• [EXERCISE DETAILS]: Please restate every line below exactly, without any pictures.

• [ENTRIES SHOWN]:
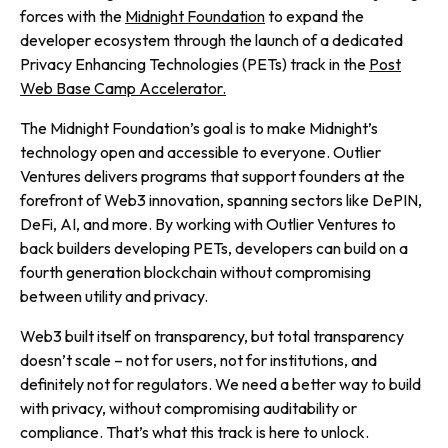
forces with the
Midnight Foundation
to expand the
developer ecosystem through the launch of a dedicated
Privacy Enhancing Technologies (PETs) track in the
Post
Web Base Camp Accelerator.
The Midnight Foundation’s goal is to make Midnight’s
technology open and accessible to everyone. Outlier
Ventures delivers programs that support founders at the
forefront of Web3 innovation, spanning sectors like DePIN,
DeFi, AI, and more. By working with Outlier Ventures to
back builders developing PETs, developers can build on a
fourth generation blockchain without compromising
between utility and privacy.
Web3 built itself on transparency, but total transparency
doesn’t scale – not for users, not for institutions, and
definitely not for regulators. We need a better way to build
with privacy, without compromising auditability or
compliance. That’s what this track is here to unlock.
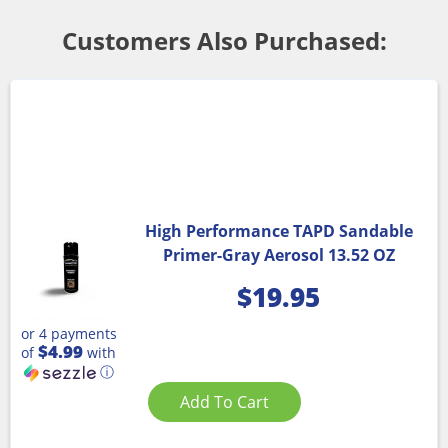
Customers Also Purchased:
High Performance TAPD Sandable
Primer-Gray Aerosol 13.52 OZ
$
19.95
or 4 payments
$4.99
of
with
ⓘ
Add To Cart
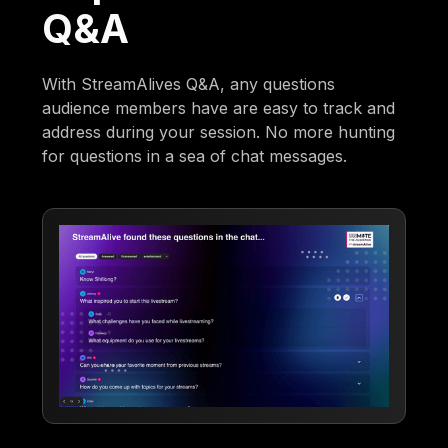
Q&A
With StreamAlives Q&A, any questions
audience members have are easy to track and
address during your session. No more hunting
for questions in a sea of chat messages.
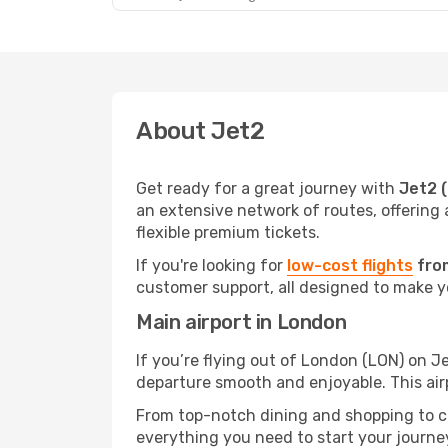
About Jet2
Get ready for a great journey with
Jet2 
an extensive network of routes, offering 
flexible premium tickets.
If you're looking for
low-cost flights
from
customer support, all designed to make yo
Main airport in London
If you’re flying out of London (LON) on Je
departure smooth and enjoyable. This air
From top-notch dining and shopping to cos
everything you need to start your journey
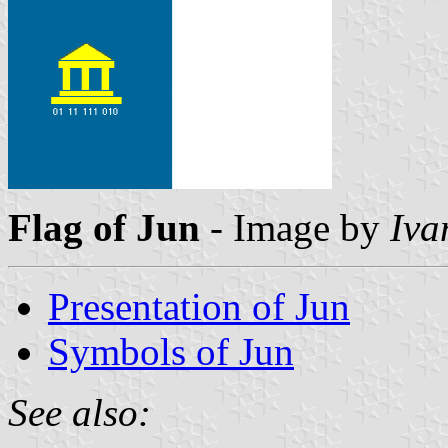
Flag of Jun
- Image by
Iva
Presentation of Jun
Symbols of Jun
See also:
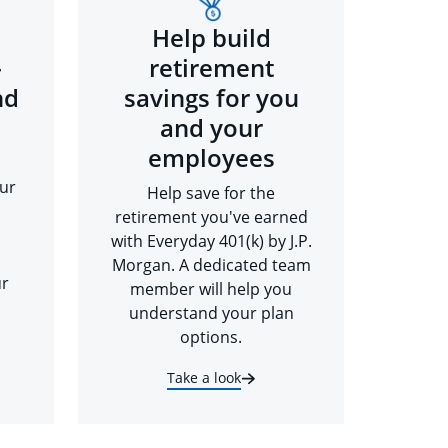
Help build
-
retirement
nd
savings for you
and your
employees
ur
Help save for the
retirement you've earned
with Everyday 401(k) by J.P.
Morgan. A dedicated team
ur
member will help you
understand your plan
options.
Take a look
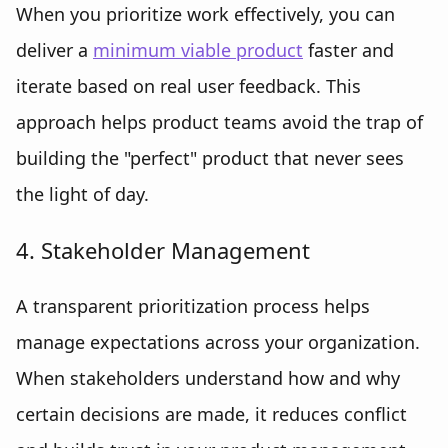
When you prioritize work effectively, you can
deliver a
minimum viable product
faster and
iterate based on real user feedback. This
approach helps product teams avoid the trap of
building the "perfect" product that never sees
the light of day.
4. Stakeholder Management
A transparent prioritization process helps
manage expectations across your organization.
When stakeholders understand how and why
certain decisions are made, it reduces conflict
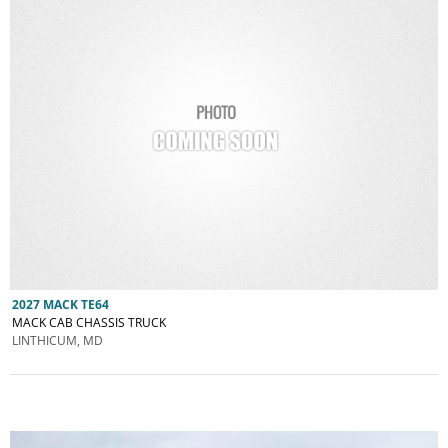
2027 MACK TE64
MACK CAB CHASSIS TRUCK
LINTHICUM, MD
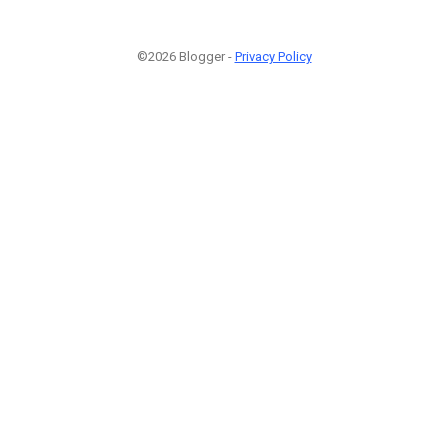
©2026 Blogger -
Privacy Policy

• [SOLUTION FOR THIS EXERCISE]:
forces with the
Midnight Foundation
to expand the
developer ecosystem through the launch of a dedicated
Privacy Enhancing Technologies (PETs) track in the
Post
Web Base Camp Accelerator.
The Midnight Foundation’s goal is to make Midnight’s
technology open and accessible to everyone. Outlier
Ventures delivers programs that support founders at the
forefront of Web3 innovation, spanning sectors like DePIN,
DeFi, AI, and more. By working with Outlier Ventures to
back builders developing PETs, developers can build on a
fourth generation blockchain without compromising
between utility and privacy.
Web3 built itself on transparency, but total transparency
doesn’t scale – not for users, not for institutions, and
definitely not for regulators. We need a better way to build
with privacy, without compromising auditability or
compliance. That’s what this track is here to unlock.
Customers Also Purchased:
High Performance TAPD Sandable
Primer-Gray Aerosol 13.52 OZ
$
19.95
or 4 payments
$4.99
of
with
ⓘ
Add To Cart
Q&A
With StreamAlives Q&A, any questions
audience members have are easy to track and
address during your session. No more hunting
for questions in a sea of chat messages.
About Jet2
Get ready for a great journey with
Jet2 
an extensive network of routes, offering 
flexible premium tickets.
If you're looking for
low-cost flights
from
customer support, all designed to make yo
Main airport in London
If you’re flying out of London (LON) on Je
departure smooth and enjoyable. This air
From top-notch dining and shopping to cos
everything you need to start your journey
Flag of Jun
- Image by
Iva
Presentation of Jun
Symbols of Jun
See also:
Help build
-
retirement
nd
savings for you
and your
employees
ur
Help save for the
retirement you've earned
with Everyday 401(k) by J.P.
Morgan. A dedicated team
ur
member will help you
understand your plan
options.
Take a look
When you prioritize work effectively, you can
deliver a
minimum viable product
faster and
iterate based on real user feedback. This
approach helps product teams avoid the trap of
building the "perfect" product that never sees
the light of day.
4. Stakeholder Management
A transparent prioritization process helps
manage expectations across your organization.
When stakeholders understand how and why
certain decisions are made, it reduces conflict
2027 MACK TE64
MACK CAB CHASSIS TRUCK
LINTHICUM, MD
©2026 Blogger -
Privacy Policy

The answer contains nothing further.